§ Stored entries

↓↓↓

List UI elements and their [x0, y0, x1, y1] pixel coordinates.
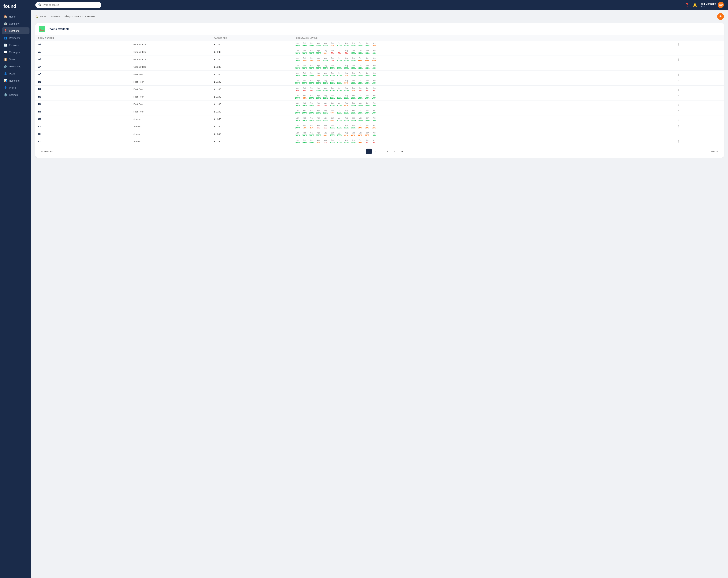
occupancy-value: 100% [364, 119, 370, 121]
breadcrumb-home[interactable]: Home [40, 15, 46, 18]
next-button[interactable]: Next → [709, 149, 720, 154]
month-label: Aug [343, 117, 349, 119]
month-label: Nov [364, 87, 370, 89]
sidebar-item-label: Messages [9, 51, 20, 54]
sidebar-item-enquiries[interactable]: 📄 Enquiries [2, 42, 29, 48]
occupancy-value: 100% [302, 74, 308, 77]
row-menu-button[interactable]: ⋮ [675, 139, 681, 144]
room-number: C4 [38, 140, 41, 143]
occupancy-value: 100% [330, 90, 335, 92]
month-label: May [322, 65, 328, 67]
month-label: May [322, 95, 328, 97]
sidebar-item-label: Residents [9, 36, 20, 40]
table-row: A3Ground floor£1,200JanFebMarAprMayJunJu… [35, 56, 724, 63]
month-label: Jul [336, 57, 342, 59]
occupancy-value: 100% [371, 134, 377, 136]
occupancy-value: 100% [350, 104, 356, 106]
row-menu-button[interactable]: ⋮ [675, 79, 681, 84]
sidebar-item-residents[interactable]: 👥 Residents [2, 34, 29, 41]
month-label: Jan [295, 42, 301, 44]
month-label: Sep [350, 80, 356, 81]
sidebar-item-networking[interactable]: 🔗 Networking [2, 63, 29, 70]
month-label: Nov [364, 140, 370, 141]
occupancy-value: 100% [350, 74, 356, 77]
occupancy-value: 100% [371, 52, 377, 54]
fee: £1,100 [214, 88, 221, 91]
row-menu-button[interactable]: ⋮ [675, 109, 681, 114]
month-label: Mar [309, 95, 314, 97]
col-occupancy: OCCUPANCY LEVELS [293, 35, 673, 41]
row-menu-button[interactable]: ⋮ [675, 131, 681, 136]
sidebar-item-settings[interactable]: ⚙️ Settings [2, 92, 29, 98]
month-label: Jun [330, 102, 335, 104]
month-label: Nov [364, 65, 370, 67]
floor: First Floor [133, 103, 144, 105]
table-row: A5First Floor£1,100JanFebMarAprMayJunJul… [35, 71, 724, 78]
month-label: Mar [309, 65, 314, 67]
month-label: Feb [302, 65, 308, 67]
month-label: Feb [302, 102, 308, 104]
row-menu-button[interactable]: ⋮ [675, 124, 681, 129]
previous-button[interactable]: ← Previous [39, 149, 55, 154]
page-9-button[interactable]: 9 [392, 149, 397, 154]
sidebar-item-home[interactable]: 🏠 Home [2, 13, 29, 20]
row-menu-button[interactable]: ⋮ [675, 65, 681, 69]
page-1-button[interactable]: 1 [359, 149, 365, 154]
month-label: May [322, 132, 328, 134]
month-label: Jan [295, 65, 301, 67]
sidebar-item-company[interactable]: 🏢 Company [2, 20, 29, 27]
occupancy-value: 0% [322, 127, 328, 129]
sidebar-item-locations[interactable]: 📍 Locations [2, 27, 29, 34]
breadcrumb-locations[interactable]: Locations [50, 15, 60, 18]
sidebar-item-reporting[interactable]: 📊 Reporting [2, 77, 29, 84]
page-2-button[interactable]: 2 [366, 149, 372, 154]
occupancy-value: 100% [371, 112, 377, 114]
month-label: May [322, 80, 328, 81]
row-menu-button[interactable]: ⋮ [675, 87, 681, 92]
sidebar-item-users[interactable]: 👤 Users [2, 70, 29, 77]
occupancy-value: 25% [343, 74, 349, 77]
room-number: A1 [38, 43, 41, 46]
row-menu-button[interactable]: ⋮ [675, 102, 681, 106]
row-menu-button[interactable]: ⋮ [675, 42, 681, 47]
notification-icon[interactable]: 🔔 [693, 3, 697, 7]
month-label: Mar [309, 132, 314, 134]
row-menu-button[interactable]: ⋮ [675, 72, 681, 77]
sidebar-item-profile[interactable]: 👤 Profile [2, 84, 29, 91]
month-label: Aug [343, 124, 349, 126]
occupancy-value: 100% [343, 90, 349, 92]
occupancy-value: 25% [330, 45, 335, 47]
month-label: Aug [343, 65, 349, 67]
breadcrumb-location-name[interactable]: Adington Manor [64, 15, 81, 18]
month-label: Mar [309, 102, 314, 104]
sidebar-item-messages[interactable]: 💬 Messages [2, 49, 29, 55]
occupancy-value: 100% [364, 82, 370, 84]
help-icon[interactable]: ❓ [685, 3, 689, 7]
occupancy-value: 100% [357, 119, 363, 121]
add-button[interactable]: + [717, 13, 724, 20]
row-menu-button[interactable]: ⋮ [675, 117, 681, 122]
sidebar-item-tasks[interactable]: 📋 Tasks [2, 56, 29, 62]
occupancy-value: 0% [364, 142, 370, 144]
occupancy-value: 60% [343, 82, 349, 84]
page-10-button[interactable]: 10 [398, 149, 404, 154]
row-menu-button[interactable]: ⋮ [675, 94, 681, 99]
month-label: Apr [315, 57, 321, 59]
occupancy-value: 100% [295, 74, 301, 77]
sidebar-nav: 🏠 Home 🏢 Company 📍 Locations 👥 Residents… [0, 13, 31, 98]
page-8-button[interactable]: 8 [385, 149, 390, 154]
search-input[interactable] [43, 3, 99, 6]
table-row: B3First Floor£1,100JanFebMarAprMayJunJul… [35, 93, 724, 100]
month-label: Mar [309, 57, 314, 59]
month-label: Sep [350, 132, 356, 134]
month-label: Jun [330, 95, 335, 97]
month-label: Apr [315, 140, 321, 141]
row-menu-button[interactable]: ⋮ [675, 57, 681, 62]
occupancy-value: 100% [371, 82, 377, 84]
messages-icon: 💬 [4, 51, 7, 54]
row-menu-button[interactable]: ⋮ [675, 49, 681, 54]
search-bar[interactable]: 🔍 [35, 2, 101, 8]
month-label: Mar [309, 72, 314, 74]
occupancy-value: 25% [357, 142, 363, 144]
page-3-button[interactable]: 3 [373, 149, 379, 154]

↑↑↑

§ Exercise requirements
Print each line above exactly as it appears, excluding all images.

§ Expected answer
List UI elements and their [x0, y0, x1, y1] pixel coordinates.
occupancy-value: 100% [364, 119, 370, 121]
breadcrumb-home[interactable]: Home [40, 15, 46, 18]
next-button[interactable]: Next → [709, 149, 720, 154]
month-label: Aug [343, 117, 349, 119]
month-label: Nov [364, 87, 370, 89]
sidebar-item-label: Messages [9, 51, 20, 54]
sidebar-item-enquiries[interactable]: 📄 Enquiries [2, 42, 29, 48]
occupancy-value: 100% [302, 74, 308, 77]
row-menu-button[interactable]: ⋮ [675, 139, 681, 144]
room-number: C4 [38, 140, 41, 143]
occupancy-value: 100% [330, 90, 335, 92]
month-label: May [322, 65, 328, 67]
month-label: May [322, 95, 328, 97]
sidebar-item-label: Residents [9, 36, 20, 40]
table-row: A3Ground floor£1,200JanFebMarAprMayJunJu… [35, 56, 724, 63]
month-label: Jul [336, 57, 342, 59]
occupancy-value: 100% [371, 134, 377, 136]
occupancy-value: 100% [350, 104, 356, 106]
row-menu-button[interactable]: ⋮ [675, 79, 681, 84]
sidebar-item-residents[interactable]: 👥 Residents [2, 34, 29, 41]
month-label: Jan [295, 42, 301, 44]
month-label: Sep [350, 80, 356, 81]
sidebar-item-networking[interactable]: 🔗 Networking [2, 63, 29, 70]
month-label: Nov [364, 140, 370, 141]
occupancy-value: 100% [350, 74, 356, 77]
occupancy-value: 100% [371, 52, 377, 54]
fee: £1,100 [214, 88, 221, 91]
row-menu-button[interactable]: ⋮ [675, 109, 681, 114]
month-label: Mar [309, 95, 314, 97]
col-occupancy: OCCUPANCY LEVELS [293, 35, 673, 41]
row-menu-button[interactable]: ⋮ [675, 131, 681, 136]
sidebar-item-settings[interactable]: ⚙️ Settings [2, 92, 29, 98]
month-label: Jun [330, 102, 335, 104]
month-label: Nov [364, 65, 370, 67]
floor: First Floor [133, 103, 144, 105]
table-row: A5First Floor£1,100JanFebMarAprMayJunJul… [35, 71, 724, 78]
month-label: Mar [309, 65, 314, 67]
month-label: Feb [302, 65, 308, 67]
month-label: Feb [302, 102, 308, 104]
row-menu-button[interactable]: ⋮ [675, 124, 681, 129]
previous-button[interactable]: ← Previous [39, 149, 55, 154]
page-9-button[interactable]: 9 [392, 149, 397, 154]
sidebar-item-home[interactable]: 🏠 Home [2, 13, 29, 20]
row-menu-button[interactable]: ⋮ [675, 65, 681, 69]
page-1-button[interactable]: 1 [359, 149, 365, 154]
month-label: May [322, 132, 328, 134]
month-label: Jan [295, 65, 301, 67]
sidebar-item-company[interactable]: 🏢 Company [2, 20, 29, 27]
occupancy-value: 0% [322, 127, 328, 129]
sidebar-item-locations[interactable]: 📍 Locations [2, 27, 29, 34]
breadcrumb-locations[interactable]: Locations [50, 15, 60, 18]
sidebar-item-reporting[interactable]: 📊 Reporting [2, 77, 29, 84]
page-2-button[interactable]: 2 [366, 149, 372, 154]
occupancy-value: 100% [371, 112, 377, 114]
month-label: May [322, 80, 328, 81]
row-menu-button[interactable]: ⋮ [675, 87, 681, 92]
sidebar-item-users[interactable]: 👤 Users [2, 70, 29, 77]
occupancy-value: 25% [343, 74, 349, 77]
room-number: A1 [38, 43, 41, 46]
row-menu-button[interactable]: ⋮ [675, 102, 681, 106]
row-menu-button[interactable]: ⋮ [675, 42, 681, 47]
notification-icon[interactable]: 🔔 [693, 3, 697, 7]
month-label: Mar [309, 132, 314, 134]
row-menu-button[interactable]: ⋮ [675, 72, 681, 77]
sidebar-item-profile[interactable]: 👤 Profile [2, 84, 29, 91]
month-label: Aug [343, 124, 349, 126]
occupancy-value: 100% [343, 90, 349, 92]
occupancy-value: 25% [330, 45, 335, 47]
month-label: Aug [343, 65, 349, 67]
breadcrumb-location-name[interactable]: Adington Manor [64, 15, 81, 18]
month-label: Mar [309, 102, 314, 104]
sidebar-item-messages[interactable]: 💬 Messages [2, 49, 29, 55]
occupancy-value: 100% [364, 82, 370, 84]
help-icon[interactable]: ❓ [685, 3, 689, 7]
occupancy-value: 100% [357, 119, 363, 121]
add-button[interactable]: + [717, 13, 724, 20]
row-menu-button[interactable]: ⋮ [675, 117, 681, 122]
sidebar-item-tasks[interactable]: 📋 Tasks [2, 56, 29, 62]
occupancy-value: 0% [364, 142, 370, 144]
occupancy-value: 60% [343, 82, 349, 84]
page-10-button[interactable]: 10 [398, 149, 404, 154]
row-menu-button[interactable]: ⋮ [675, 94, 681, 99]
month-label: Apr [315, 57, 321, 59]
occupancy-value: 100% [295, 74, 301, 77]
sidebar-nav: 🏠 Home 🏢 Company 📍 Locations 👥 Residents… [0, 13, 31, 98]
page-8-button[interactable]: 8 [385, 149, 390, 154]
search-input[interactable] [43, 3, 99, 6]
table-row: B3First Floor£1,100JanFebMarAprMayJunJul… [35, 93, 724, 100]
month-label: Mar [309, 57, 314, 59]
month-label: Sep [350, 132, 356, 134]
month-label: Jun [330, 95, 335, 97]
month-label: Apr [315, 140, 321, 141]
row-menu-button[interactable]: ⋮ [675, 57, 681, 62]
occupancy-value: 100% [371, 82, 377, 84]
messages-icon: 💬 [4, 51, 7, 54]
row-menu-button[interactable]: ⋮ [675, 49, 681, 54]
search-bar[interactable]: 🔍 [35, 2, 101, 8]
month-label: Mar [309, 72, 314, 74]
occupancy-value: 25% [357, 142, 363, 144]
page-3-button[interactable]: 3 [373, 149, 379, 154]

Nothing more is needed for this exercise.